Claro que la subida al castillo desde la planicie es harina de otro costal. Resulta casi penitencial y tal vez por ello han construido un viacrucis junto al empinado camino y la pequeña iglesia barroca colindante.
Aún será preciso subir muchos más escalones si se quiere tener una vista completa desde tan singular atalaya, que resistió todos ataques del paso de los tiempos.
Desde arriba me pareció ver a lo lejos otro castillo en el llano
pero no: se trata de una fábrica la que han dado tan singular aspecto.
En el patio del castillo uno se encuentra con una pequeña sala de
conciertos y signos inequívocos de que durante el último de ellos corrió
la cerveza a raudales que por eso en Karlovac fabrican una de las
mejores de Croacia y, además, la fábrica está a los pies de este
castillo.
Con tan refrescante vista pongo pies hacia Karlovac y su estación ferroviaria porque debo tomar un tren de vuelta a Zagreb.

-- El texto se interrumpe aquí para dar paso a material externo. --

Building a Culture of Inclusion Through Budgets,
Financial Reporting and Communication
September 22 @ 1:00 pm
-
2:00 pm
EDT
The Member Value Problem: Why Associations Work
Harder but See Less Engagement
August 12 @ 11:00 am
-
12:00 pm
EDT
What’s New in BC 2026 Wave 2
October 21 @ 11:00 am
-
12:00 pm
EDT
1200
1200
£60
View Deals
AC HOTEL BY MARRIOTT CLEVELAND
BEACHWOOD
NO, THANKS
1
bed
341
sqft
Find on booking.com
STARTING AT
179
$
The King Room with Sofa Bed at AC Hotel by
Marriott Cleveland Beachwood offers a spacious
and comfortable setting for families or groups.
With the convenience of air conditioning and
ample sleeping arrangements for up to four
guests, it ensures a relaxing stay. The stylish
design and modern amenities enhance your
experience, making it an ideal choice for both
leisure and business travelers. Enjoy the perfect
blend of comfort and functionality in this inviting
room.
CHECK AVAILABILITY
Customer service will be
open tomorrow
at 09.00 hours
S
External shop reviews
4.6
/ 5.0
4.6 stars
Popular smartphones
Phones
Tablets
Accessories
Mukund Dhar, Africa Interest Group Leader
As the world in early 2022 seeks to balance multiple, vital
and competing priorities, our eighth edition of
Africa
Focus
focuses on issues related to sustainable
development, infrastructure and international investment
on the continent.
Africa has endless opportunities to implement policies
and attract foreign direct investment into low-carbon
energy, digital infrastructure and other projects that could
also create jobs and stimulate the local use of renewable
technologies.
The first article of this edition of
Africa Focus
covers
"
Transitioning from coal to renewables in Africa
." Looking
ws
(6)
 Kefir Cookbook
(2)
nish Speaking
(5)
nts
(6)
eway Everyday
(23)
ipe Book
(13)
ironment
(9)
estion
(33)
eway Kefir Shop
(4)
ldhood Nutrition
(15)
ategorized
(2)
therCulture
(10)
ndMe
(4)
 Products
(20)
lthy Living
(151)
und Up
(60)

La cosa no resultaría tan sencilla porque el tren para el que tenía
billete llevaba retraso a causa de las obras de la vía. Incluso varios
mercantes esperaban estacionados a que hubieran liberado el cantón hasta
Moravice para reemprender la marcha. En una insólita demostración de
servicio, la taquillera me busca varias veces por andén para darme las
novedades a sabiendas de que no iba a entender los avisos de megafonía
en croata. Primero fueron 10' y luego se prolongó hasta una hora la
demora, por lo que me devolvió parte del importe del billete y me
recomendó que tomara un regional a Zagreb que aparecería antes de mi
tren directo.
Y así me volví a Zagreb. El viaje hasta Rijeka sería tarea de otro día y así lo hice.